Gol di Muntari, gol di Pirlo. Chissà che roba sarà Milan-Juventus, ma questa è un'altra storia. Qui il caso è curioso, tra reduci e sopravvissuti, perché il ghanese si ritrova protagonista per caso, dopo essere stato fischiato e maltrattato a Milano, due isolati più in là, zona Inter. Sembrava un tram e invece è una utilitaria di uso immediato. Pirlo, poi, viene da una carriera sontuosa al Milan, dopo l'esperienza sbilenca all'Inter ma sta confermando la bontà dell'usato sicuro, quando questo è di qualità, un vintage che non passerà mai di moda se ben tenuto, ben curato, ben pagato. Senza di lui la Juventus sarebbe a scartamento ridotto, senza il piede raffinato del campione (ex) del mondo, certi disegni tattici andrebbero a ramengo.
Roba che nel calcio di alto livello accade da sempre, e in tutti i campionati, dai tempi del "Balilla" Meazza che passò dall'Inter al Milan segnando pure un gol nel derby, come sarebbe accaduto, nei secoli a venire, a Ronaldo e ad altri colleghi calciatori. Luis Figo può raccontare, ad esempio, che cosa abbia significato per lui il passaggio dal Barcellona al Real Madrid, cosa che ha riguardato lo stesso Ronaldo non Cristiano portoghese ma il brasiliano bionico. O lo scozzese Mo Johnston che addirittura osò, primo nella storia di Glasgow, di traslocare dalla chiesa cattolica del Celtic a quella protestante dei Rangers, dopo breve parentesi francese a Nantes. La caterva di gol, da una parte e dall'altra, fece dimenticare la questione di fede.
Perché la maglia è bella, va baciata e difesa ma quando si cambia casa si aprono le finestre e si fa entrare aria fresca. Tornando nel bel paese il giro di dipendenti tra Milano e Torino presenta un elenco chilometrico e di pendolari supermilionari. Ibrahimovic ne è l'esempio, in Inghilterra li chiamano calciatori da autostrada, usano il telepass e sfruttano il casello di uscita migliore: lo svedese, come Serena, li ha utilizzati tutti e tre, Juventus, Inter e Milan, sempre con risultati e stipendi eccellenti, giurando amore eterno, come fanno i marinai, per poi salire a bordo della prima nave all'ormeggio. Un po' come Vieri che, prima di ballare con le stelle, ha danzato nelle squadre migliori, segnando gol e sbattendo porte in faccia a tutte e tre, Juve-Inter-Milan, pure con code tribunalizie.

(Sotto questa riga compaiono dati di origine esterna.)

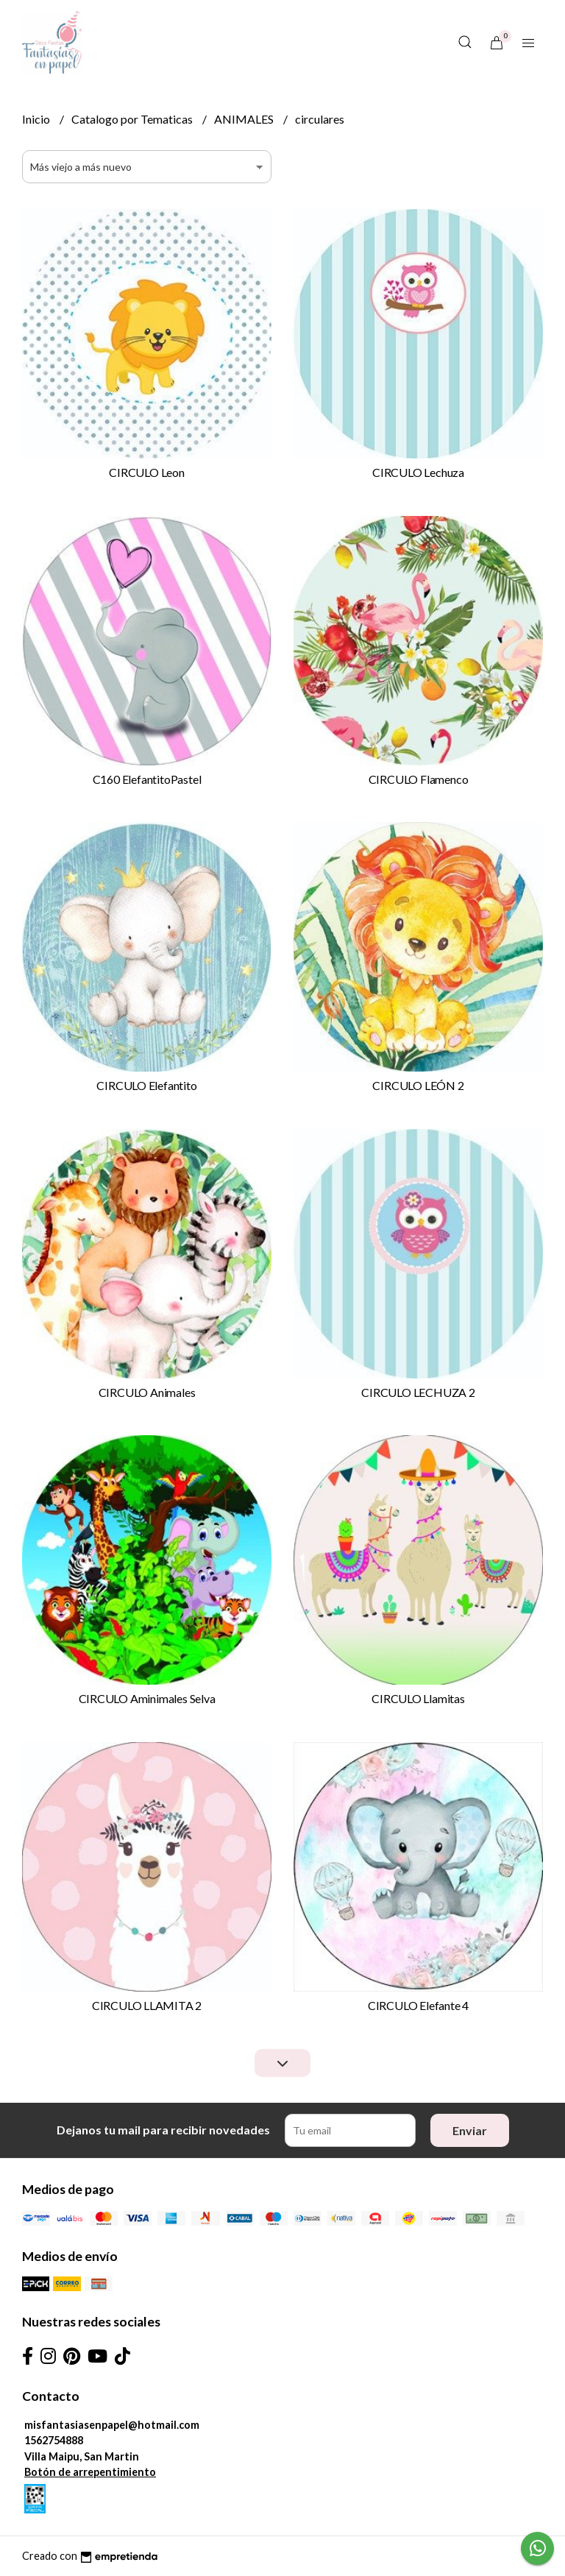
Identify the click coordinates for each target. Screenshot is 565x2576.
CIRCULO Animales (147, 1392)
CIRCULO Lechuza (418, 472)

La giostra è esaurita, il mondo dei professionisti prevede cambi e scambi, l'era romantica delle bandiere è finita, fatte rarissime eccezioni romane e romaniste (ma in passato Ciccio Cordova e Lionello Manfredonia, per dire, fecero il giro delle due sponde del Tevere e Manfredonia passò anche alla Juventus) o gli ultimi drappi di Maldini e di Del Piero, icone dimenticate e malinconiche a tempo scaduto, ma queste sono davvero eccezioni, purtroppo reperti da museo della nostalgia e del collezionismo.
Per tornare a Milan Juventus, sono dieci i calciatori delle due squadre che hanno lavorato per entrambi i club, Abbiati, Zambrotta, Nocerino, Inzaghi, Aquilani, Ibrahimovic, Pirlo, Borriello, Storari e Matri, tutta roba buona, anzi una squadra titolare che, per ragioni di mercato, è stata separata. Spesso i trasferimenti, per essere meno dolorosi, non avvengono in via diretta, si preferisce utilizzare qualche stazione intermediaria ma alla fine l'obiettivo viene raggiunto, in alcuni casi con risultati negativi. I casi di Emerson, dalla Juventus al Milan, via Madrid, di Roberto Baggio, con percorsi difficili sulla tratta Torino-Milano, sono stati esemplari.
Il cambio di casacca intristisce i tifosi e, nel caso opposto, li esalta, quando Aldo Serena passò dal Toro alla Juventus, durante un derby i tifosi granata urlarono «Serena put... l'hai fatto per la grana» e quelli bianconeri, dalla curva opposta, cantarono: «Cucù, cucù, Serena non c'è più».